Host setup notes (real GPU) - HAMi Part B¶

Ordered steps from a fresh rented instance to two pods sharing one GPU, with the reasoning. Read each step, adjust for your host, then run it. Defer to the upstream docs linked below for exact commands.

🚀 Scripted equivalent: set-default-runtime.sh (step 2) → install-hami.sh (steps 3–5) → capture-evidence.sh (step 6). See the lab README. These notes are the by-hand version - run them if you want to see each link, or when a script needs adjusting for your host image.

⚠️ Run HAMi without the NVIDIA GPU Operator. HAMi ships its own device plugin, and HAMi requires that it not coexist with NVIDIA's official device plugin. GPU-Operator + HAMi integration is not officially documented (HAMi #1708 is an open question), so for this lab don't run install-gpu-operator.sh - HAMi provides the device plugin. (Part A's runtime-path evidence is captured separately, on its own run, with the Operator.)

0. Requirements¶

One NVIDIA GPU visible to the host. A non-MIG card is the intended target (RTX A6000, L4, L40/L40S, RTX A-series) - no MIG is exactly HAMi's use case. The sizing below is for a 48 GB RTX A6000; adjust the slice sizes for a smaller card.
root on the host, and the ability to configure the container runtime. A locked marketplace container you cannot reconfigure will not work.
GPUs are scarce - the card you want is often out of stock. Any non-MIG card works the same here; take whatever is available rather than waiting (see the Lesson 6 hub note).

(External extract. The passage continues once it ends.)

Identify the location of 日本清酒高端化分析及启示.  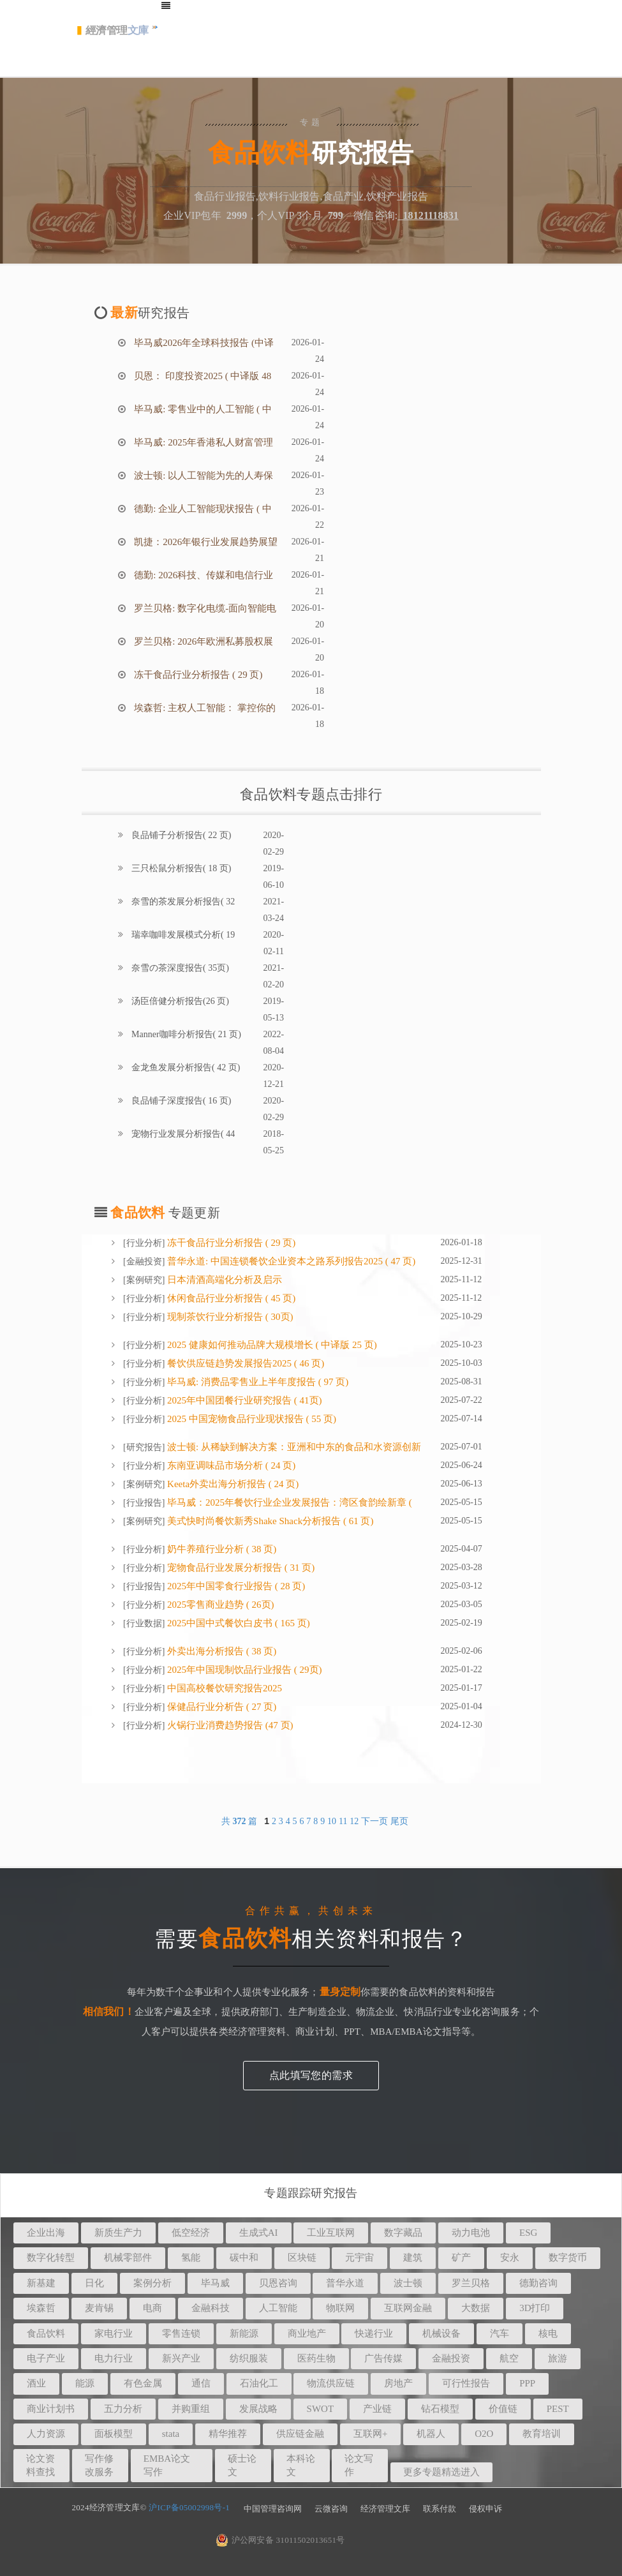
(223, 1280).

1. Host base setup (toolkit + k3s)¶

Use real-gpu-session/scripts/host-setup.sh:

sudo PUBLIC_IP=<vm-ip> bash host-setup.sh
export KUBECONFIG=/etc/rancher/k3s/k3s.yaml
nvidia-smi                                 # host sees the card
kubectl get nodes                          # Ready
kubectl get runtimeclass nvidia            # the nvidia runtime exists

It installs the NVIDIA Container Toolkit, then k3s (so k3s auto-detects the nvidia runtime), and labels the node gpu=on (HAMi schedules onto gpu=on nodes). It does not install any device plugin - which is what we want here.

2. Make nvidia the DEFAULT containerd runtime¶

HAMi requires default_runtime_name = "nvidia" so HAMi-core is injected into every GPU pod (HAMi pods don't set runtimeClassName). host-setup.sh only creates the non-default nvidia RuntimeClass. Use k3s's own --default-runtime flag - the clean way that works regardless of the containerd config schema (v2 vs v3). Do not hand-edit config.toml / config.toml.tmpl: redeclaring an existing table breaks k3s, and the v3 schema differs (it uses [plugins.'io.containerd.cri.v1.runtime'] and a config-v3.toml.tmpl).

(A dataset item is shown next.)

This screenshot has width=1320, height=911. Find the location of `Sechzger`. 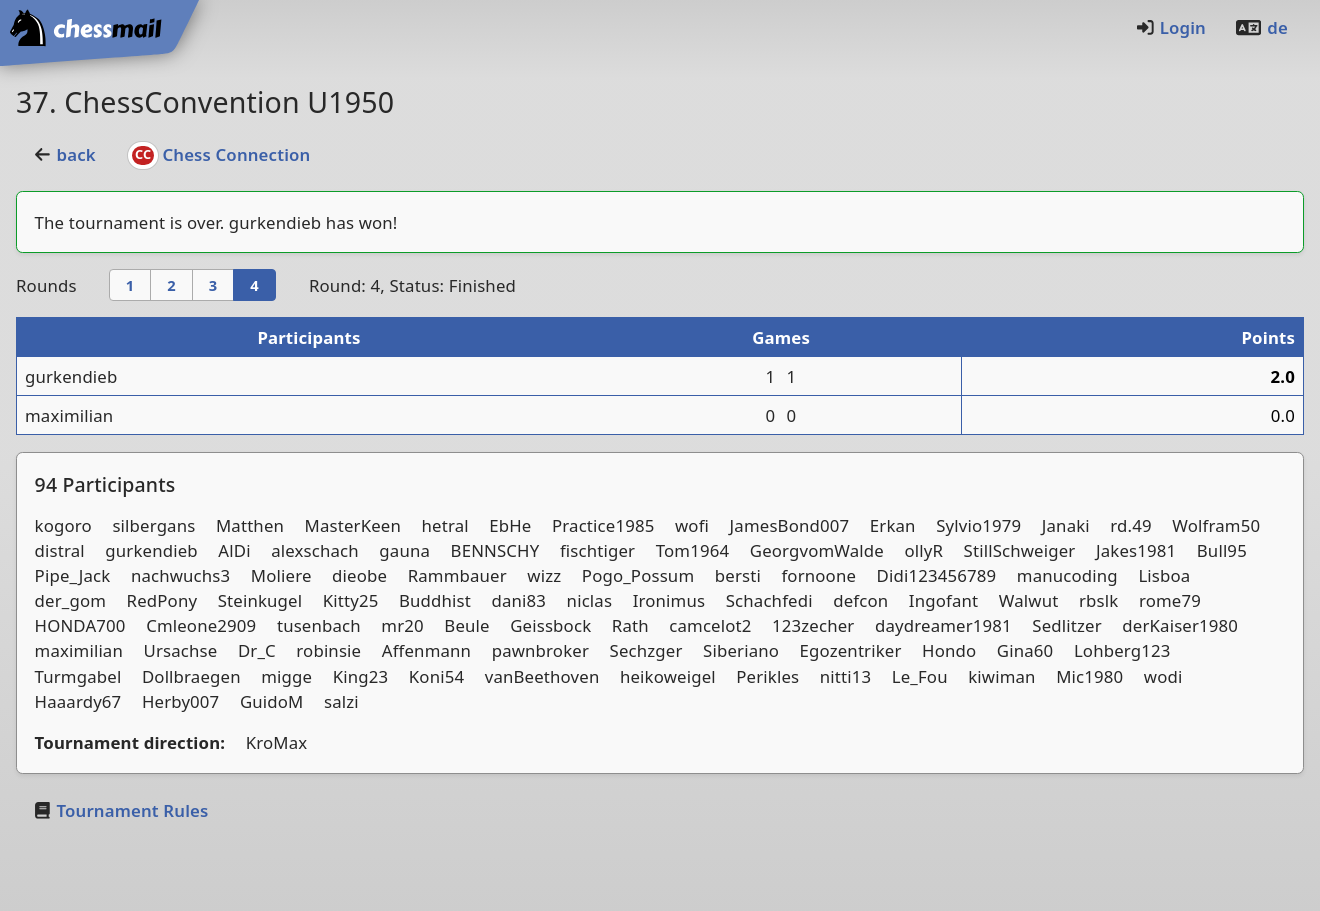

Sechzger is located at coordinates (646, 650).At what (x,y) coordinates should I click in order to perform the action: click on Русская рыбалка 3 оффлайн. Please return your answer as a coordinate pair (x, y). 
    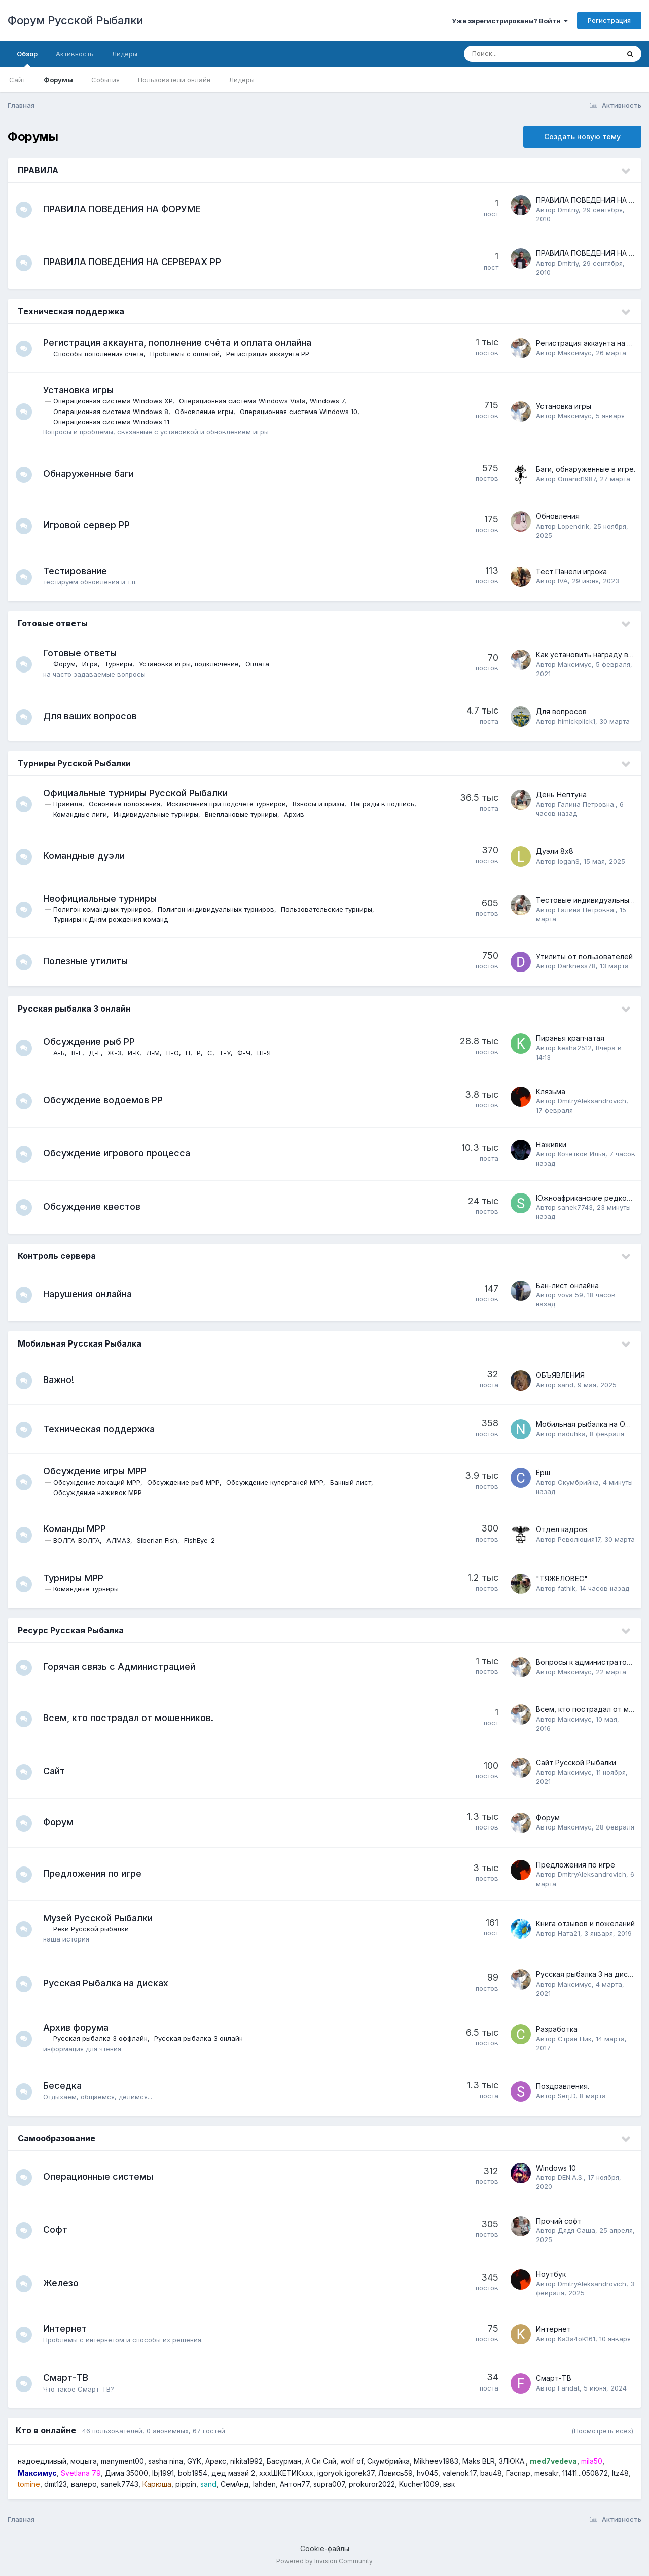
    Looking at the image, I should click on (104, 2038).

echo 'default-runtime: nvidia' | sudo tee -a /etc/rancher/k3s/config.yaml
sudo systemctl restart k3s
sleep 5 && systemctl is-active k3s

Verify it took (the generated config is regenerated by k3s, not edited by you):

sudo grep default_runtime_name /var/lib/rancher/k3s/agent/etc/containerd/config.toml
# expect: default_runtime_name = "nvidia"

(set-default-runtime.sh does exactly this and is idempotent.) k3s flag reference: k3s advanced docs.

3. Confirm no NVIDIA device plugin is present¶

HAMi must be the only device plugin. On a fresh host-setup.sh cluster there is none - verify:

kubectl get pods -A | grep -iE 'device-plugin|gpu-operator' || echo "none - good"

If you (or a previous step) installed the GPU Operator, either use a fresh cluster or disable its device plugin before continuing - do not run both.

4. Capture the Kubernetes server version¶

kubectl version

Note the server version (e.g. v1.35.x). You pass it to HAMi as the scheduler image tag in the next step. A mismatch here is the most common HAMi failure.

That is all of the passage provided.